■ **Entries supplied**
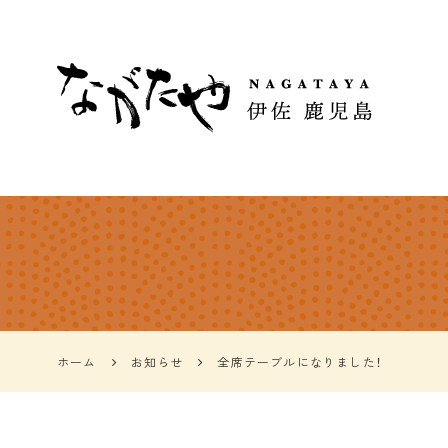
仕出し弁当・もつ鍋
「ながたや」鹿児島伊
佐のふるさとの味
ホーム
お知らせ
全席テーブルになりました！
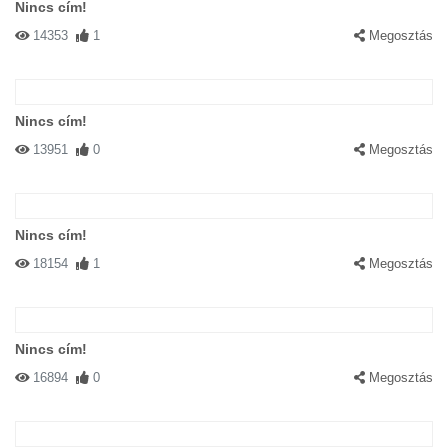
Nincs cím!
14353
1
Megosztás
Nincs cím!
13951
0
Megosztás
Nincs cím!
18154
1
Megosztás
Nincs cím!
16894
0
Megosztás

■ **Activity**
Each of the lines above should be transcribed exactly; no image is to be copied.

■ **Your response**
仕出し弁当・もつ鍋
「ながたや」鹿児島伊
佐のふるさとの味
ホーム
お知らせ
全席テーブルになりました！
Nincs cím!
14353
1
Megosztás
Nincs cím!
13951
0
Megosztás
Nincs cím!
18154
1
Megosztás
Nincs cím!
16894
0
Megosztás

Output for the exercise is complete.